President Bush was also out campaigning on Monday, looking for votes in the important swing state of Ohio.

Mr. Bush defended his policies on Iraq and said it was vital that the United States continue to support the building of a democratic Iraq.

"We will stay with the Iraqi people because it is in our interest," said Mr. Bush. "We will stay with the Iraq people because they long for freedom, they desire to be free."

Noting that the first presidential debate will be held on Thursday in Florida, the president also took aim at what he said are Senator Kerry's changing views on Iraq.

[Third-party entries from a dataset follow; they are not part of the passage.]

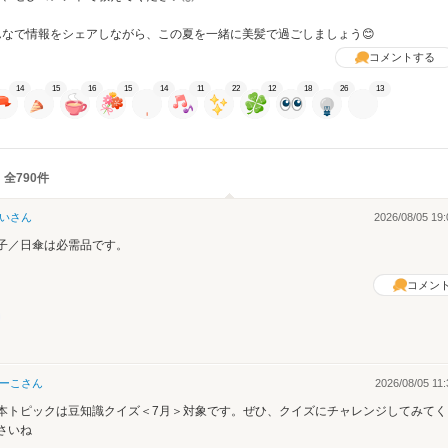
んなで情報をシェアしながら、この夏を一緒に美髪で過ごしましょう😊
コメントする
14
15
16
15
14
11
22
12
18
26
13
 全790件
い
さん
2026/08/05 19:
子／日傘は必需品です。
コメン
ーこ
さん
2026/08/05 11:
本トピックは豆知識クイズ＜7月＞対象です。ぜひ、クイズにチャレンジしてみてく
さいね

"He voted for the use of force in Iraq and then did not vote to fund the troops," said Mr. Bush. "He complained that we are not spending enough money to help in the reconstruction of Iraq and now he is saying we are spending too much. He said it was the right decision to go into Iraq. Now he calls it the wrong war. He probably could spend 90 minutes debating himself."

Both candidates are cutting back on their campaign schedules this week to prepare for the series of three debates, which many experts predict could be a turning point in the election.